Despite our observations of circoviruses across a range of crustaceans, we know remarkably little about how they affect their hosts, and moreover how these effects may alter their host’s roles in biogeochemical cycles or food webs. In this project, our focus is on amphipods, targeting the freshwater taxon Diporeia sp in the laurentian Great Lakes, and the kelp amphipod Peramphithoe femorata. Both organisms are important to aquatic habitats for different reasons. Diporeia is a major consumer of settled spring bloom materials, and has experienced significant decline in geographic range in the last 20 years for reasons that are not totally clear. It is a major food source for larval fish. Peramphithoe on the other hand is a major consumer of detrital giant kelps on the US West Coast, which are threatened due to nutrient pollution and ocean-scale climatic phenomena, like el nino.

P1020091Peramphithoe femorata

This project was the first to gauge how viruses affect the ecological and biogeochemical roles that amphipods play in their respective habitats.
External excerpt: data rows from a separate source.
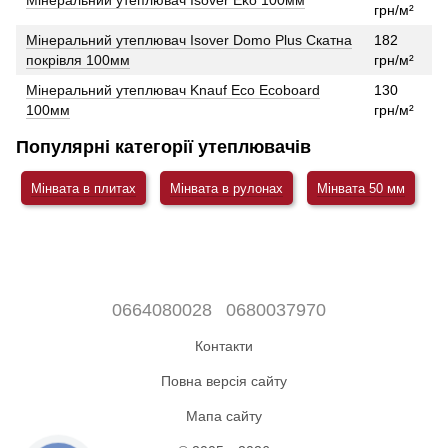
Мінеральний утеплювач Isover Eko 100мм
грн/м²
Мінеральний утеплювач Isover Domo Plus Скатна
182
покрівля 100мм
грн/м²
Мінеральний утеплювач Knauf Eco Ecoboard
130
100мм
грн/м²
Популярні категорії утеплювачів
Мінвата в плитах
Мінвата в рулонах
Мінвата 50 мм
0664080028
0680037970
Контакти
Повна версія сайту
Мапа сайту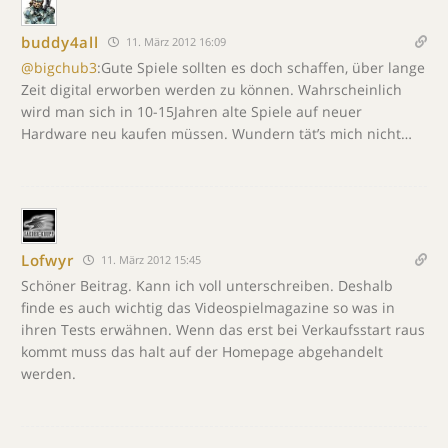
buddy4all
11. März 2012 16:09
@bigchub3
:Gute Spiele sollten es doch schaffen, über lange
Zeit digital erworben werden zu können. Wahrscheinlich
wird man sich in 10-15Jahren alte Spiele auf neuer
Hardware neu kaufen müssen. Wundern tät’s mich nicht…
Lofwyr
11. März 2012 15:45
Schöner Beitrag. Kann ich voll unterschreiben. Deshalb
finde es auch wichtig das Videospielmagazine so was in
ihren Tests erwähnen. Wenn das erst bei Verkaufsstart raus
kommt muss das halt auf der Homepage abgehandelt
werden.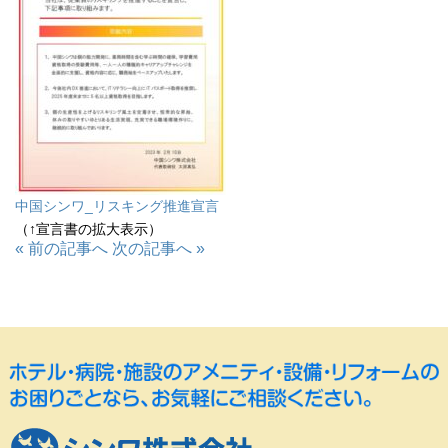
中国シンワ_リスキング推進宣言
（↑宣言書の拡大表示）
« 前の記事へ
次の記事へ »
We first examined the prevalence and viral load of both species amongst variable populations to understand their relationship to host food quality (C:N ratio, lipid content, etc). We then performed inoculation trials with their viruses in mesocosms to understand their impacts on key biogeochemical process, including NH4+ flux into overlying waters, decomposition of plant material, bacterial production, and inorganic nutrient transformation.

Significant Results:

This project has generated considerable new knowledge about the ecology and biogeochemistry of CRESS-DNA viruses in amphipods (and isopods). All project data has been deposited at BCO-DMO at and all sequence data generated has been acceded to NCBI.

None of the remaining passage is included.